Overall, the Department of Energy’s Annual Technology Baseline finds that while battery storage increases renewable project costs, continued cost declines will support further deployment and integration of renewables onto the grid.

Capacity Factors

The capacity factor is a measure of how much energy a power plant actually produces compared to its maximum potential output. It provides an indication of the actual productivity of different energy sources.

According to the U.S. Energy Information Administration, the average capacity factors for various energy sources in 2013 were:

  • Nuclear power: 90.1%
  • Coal: 60.7%
  • Natural gas: 56.1%
  • Hydroelectricity: 44.5%
  • Wind: 33.9%
  • Solar PV: 25.2%

Nuclear power plants have very high capacity factors because they are designed to run continuously at maximum output. Fossil fuel plants also run at high capacity when demand is present. Renewable sources like wind and solar have lower capacity factors because their output depends on weather conditions.

The intermittency of renewables like wind and solar is why their capacity factors are lower. But technological improvements and storage solutions can help increase their capacity factors in the future.
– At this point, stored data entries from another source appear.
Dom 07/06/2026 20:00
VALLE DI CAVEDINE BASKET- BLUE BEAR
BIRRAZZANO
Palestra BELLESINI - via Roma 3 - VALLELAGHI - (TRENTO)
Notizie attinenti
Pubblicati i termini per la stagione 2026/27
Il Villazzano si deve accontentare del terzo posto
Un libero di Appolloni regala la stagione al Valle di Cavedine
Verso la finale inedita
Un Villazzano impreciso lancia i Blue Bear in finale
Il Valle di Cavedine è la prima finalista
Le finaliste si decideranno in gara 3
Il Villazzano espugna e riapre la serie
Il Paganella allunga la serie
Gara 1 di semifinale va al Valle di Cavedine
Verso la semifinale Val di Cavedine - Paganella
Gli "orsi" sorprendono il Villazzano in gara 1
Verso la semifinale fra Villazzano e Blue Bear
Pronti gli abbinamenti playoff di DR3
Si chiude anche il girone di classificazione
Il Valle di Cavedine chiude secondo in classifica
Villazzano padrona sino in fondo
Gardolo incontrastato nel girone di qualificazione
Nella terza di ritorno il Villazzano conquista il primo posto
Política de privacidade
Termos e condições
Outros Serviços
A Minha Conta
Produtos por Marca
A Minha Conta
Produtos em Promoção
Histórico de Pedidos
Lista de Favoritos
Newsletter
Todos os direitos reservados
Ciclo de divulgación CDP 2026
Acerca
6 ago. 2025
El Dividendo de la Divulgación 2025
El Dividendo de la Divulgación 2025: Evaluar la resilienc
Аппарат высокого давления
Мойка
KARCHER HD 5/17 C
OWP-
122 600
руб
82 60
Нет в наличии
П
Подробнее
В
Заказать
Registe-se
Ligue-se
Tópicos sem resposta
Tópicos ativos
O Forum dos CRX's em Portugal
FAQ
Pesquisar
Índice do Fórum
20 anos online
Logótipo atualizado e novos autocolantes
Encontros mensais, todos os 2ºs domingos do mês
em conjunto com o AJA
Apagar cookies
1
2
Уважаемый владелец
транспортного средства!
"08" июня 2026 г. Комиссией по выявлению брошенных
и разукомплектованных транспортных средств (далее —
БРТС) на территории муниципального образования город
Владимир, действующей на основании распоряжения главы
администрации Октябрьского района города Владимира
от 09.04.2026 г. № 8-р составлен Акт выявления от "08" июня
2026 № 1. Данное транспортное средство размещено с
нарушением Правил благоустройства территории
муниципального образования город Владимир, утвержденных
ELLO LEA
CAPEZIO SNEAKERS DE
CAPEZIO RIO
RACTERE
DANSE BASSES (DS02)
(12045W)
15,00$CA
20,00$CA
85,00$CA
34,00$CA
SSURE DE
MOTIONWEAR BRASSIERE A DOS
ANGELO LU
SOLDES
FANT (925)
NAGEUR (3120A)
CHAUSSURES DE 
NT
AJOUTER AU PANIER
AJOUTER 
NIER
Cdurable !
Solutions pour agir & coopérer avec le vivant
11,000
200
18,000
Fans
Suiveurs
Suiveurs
Overall, capacity factor is one measure of productivity that highlights the different operating patterns among energy sources. It’s an important consideration when comparing total potential output.

Case Studies

Many countries and states around the world are transitioning to renewable energy. According to a case study by Duke Energy Sustainable Solutions, the city of Orlando, Florida has set a goal to reach 100% renewable energy by 2050 https://sustainablesolutions.duke-energy.com/customer-successes/. They have installed over 20 megawatts of solar capacity to date. The state of Massachusetts has also supported renewable energy adoption through various rebates and incentives. The Massachusetts government website showcases companies that have switched to renewable energy https://www.mass.gov/info-details/energy-conservation-and-renewable-energy-case-studies. BayWa r.e., a global renewable energy developer, reports several successful wind and solar projects across the Americas https://us.baywa-re.com/en/americas-cases. These case studies demonstrate the viability and growth of renewable energy at both local and national levels.

Conclusion

In summary, the costs of renewable energy versus natural gas show mixed results depending on the technology, location, government incentives, integration and storage costs, capacity factors, and more. Looking at current costs alone, natural gas tends to be cheaper in most regions. However, projected future costs for renewables are falling rapidly and are expected to reach parity with natural gas. Factoring in positive externalities like environmental and health benefits also makes the cost comparison more favorable for renewables. While natural gas maintains a cost advantage in the near-term, the longer-term trajectory is clearly in favor of renewables reaching cost parity or becoming cheaper than natural gas when all factors are considered. The transition to renewables will take time and government policies play a major role, but the economics increasingly point to renewables being able to displace natural gas.